While there is something to be said for the idea adding extra cybernetic features like GPS, a small repair torch, a multi-screwdriver, biometric diagnostics, and onboard communications to the human frame, this is really just an excuse for wanting to not drop your ++ultraphone in the toilet anymore. Really, isn’t it enough you have the computational and diagnostic power of Star Trek in the palm of your hand without actually putting it in your hand? The answer is obviously no, because there are cyborgs and, even worse, cyborg designers.

Now, what if I offer you the ability to see more of the electromagnetic spectrum, extend your vision far into the infrared and UV, perhaps give you visual acuity far beyond your simple meat eye? These are abilities you already have, if you can afford the right digital camera, but they are mediated by being external technology. If I make this part of you, that changes everything even if these extra things can be turned on and off with a thought.

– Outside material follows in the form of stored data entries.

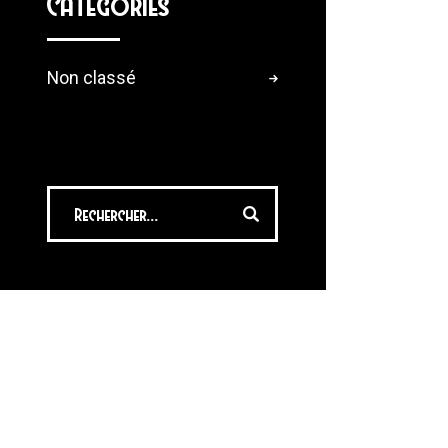
Categories
Non classé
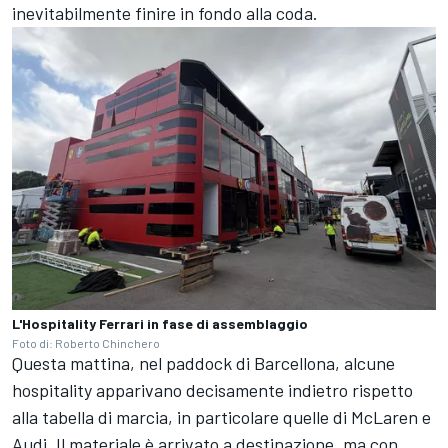
inevitabilmente finire in fondo alla coda.
L'Hospitality Ferrari in fase di assemblaggio
Foto di: Roberto Chinchero
Questa mattina, nel paddock di Barcellona, alcune
hospitality apparivano decisamente indietro rispetto
alla tabella di marcia, in particolare quelle di McLaren e
Audi. Il materiale è arrivato a destinazione, ma con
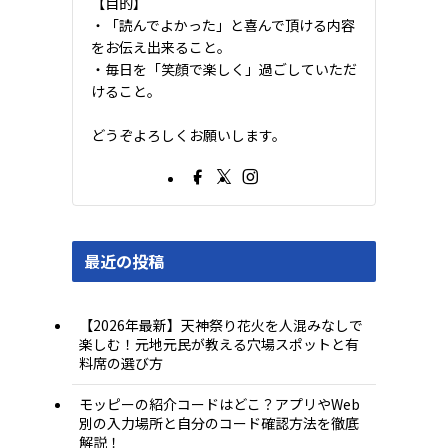
【目的】
・「読んでよかった」と喜んで頂ける内容
をお伝え出来ること。
・毎日を「笑顔で楽しく」過ごしていただ
けること。
どうぞよろしくお願いします。
最近の投稿
【2026年最新】天神祭り花火を人混みなしで
楽しむ！元地元民が教える穴場スポットと有
料席の選び方
モッピーの紹介コードはどこ？アプリやWeb
別の入力場所と自分のコード確認方法を徹底
解説！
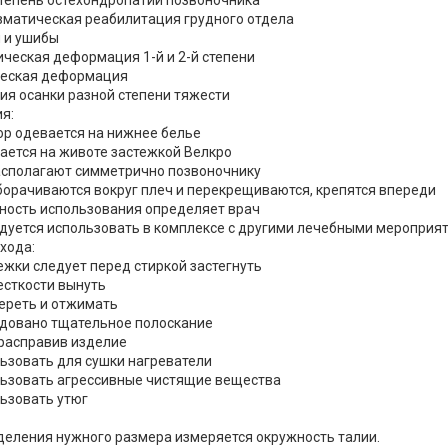
степень остехондропатии позвоночника
вматическая реабилитация грудного отдела
 и ушибы
ическая деформация 1-й и 2-й степени
ческая деформация
ия осанки разной степени тяжести
я:
ор одевается на нижнее белье
вается на животе застежкой Велкро
располагают симметрично позвоночнику
борачиваются вокруг плеч и перекрещиваются, крепятся впереди
ность использования определяет врач
дуется использовать в комплексе с другими лечебными мероприя
хода:
тежки следует перед стиркой застегнуть
есткости вынуть
тереть и отжимать
ндовано тщательное полоскание
 расправив изделие
льзовать для сушки нагреватели
льзовать агрессивные чистящие вещества
льзовать утюг
деления нужного размера измеряется окружность талии.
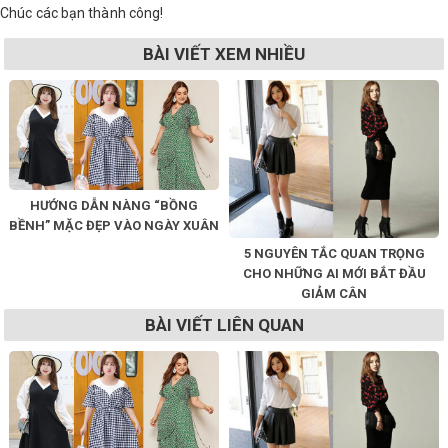
Chúc các bạn thành công!
BÀI VIẾT XEM NHIỀU
HƯỚNG DẪN NÀNG “BỒNG
BỀNH” MẶC ĐẸP VÀO NGÀY XUÂN
5 NGUYÊN TẮC QUAN TRỌNG
CHO NHỮNG AI MỚI BẮT ĐẦU
GIẢM CÂN
BÀI VIẾT LIÊN QUAN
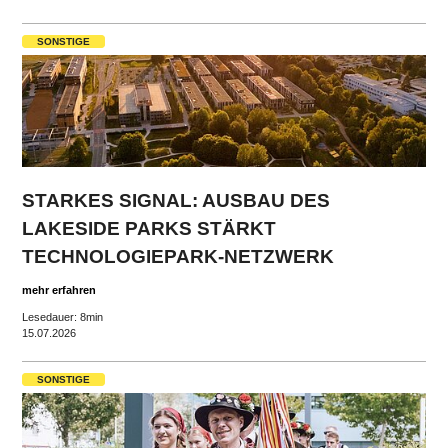
SONSTIGE
STARKES SIGNAL: AUSBAU DES
LAKESIDE PARKS STÄRKT
TECHNOLOGIEPARK-NETZWERK
mehr erfahren
Lesedauer: 8min
15.07.2026
SONSTIGE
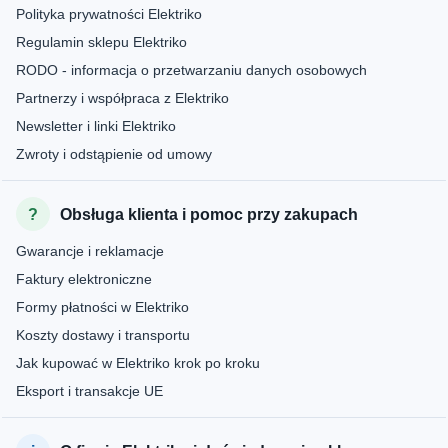
Polityka prywatności Elektriko
Regulamin sklepu Elektriko
RODO - informacja o przetwarzaniu danych osobowych
Partnerzy i współpraca z Elektriko
Newsletter i linki Elektriko
Zwroty i odstąpienie od umowy
Obsługa klienta i pomoc przy zakupach
Gwarancje i reklamacje
Faktury elektroniczne
Formy płatności w Elektriko
Koszty dostawy i transportu
Jak kupować w Elektriko krok po kroku
Eksport i transakcje UE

Your normal eye has no “off” switch for the color red, but you would like one for IR & UV now that you have it? Would you ever turn it off? And if this becomes your new default state of being, seeing a world no one else perceives, how will this color your reaction to it? How will that affect your interaction with the rest of humanity? Will there be alienation because you can’t express what you see to the unenhanced? Will you feel better, more capable, than them? Will you consider the entire world to be filled with ignorant boobs with their narrow band eyes that don’t and can’t know what’s really here?

This is the beginning of cyberpsychosis and we’ve only discussed a simple eye upgrade, one that is distressingly common in the cyborgs we’ve encountered.

ASIDE: HOW DOES THIS STUFF EVEN WORK?

 No machine works without a power source of some kind and conventional power sources with enough energy density are generally toxic in the human body. Fuel and organs do not mix, and then there’s the heat issue. Y’know how your laptop gets hot? Now imagine that heat trapped inside your body. Do not imagine what a leaking battery will do to your guts.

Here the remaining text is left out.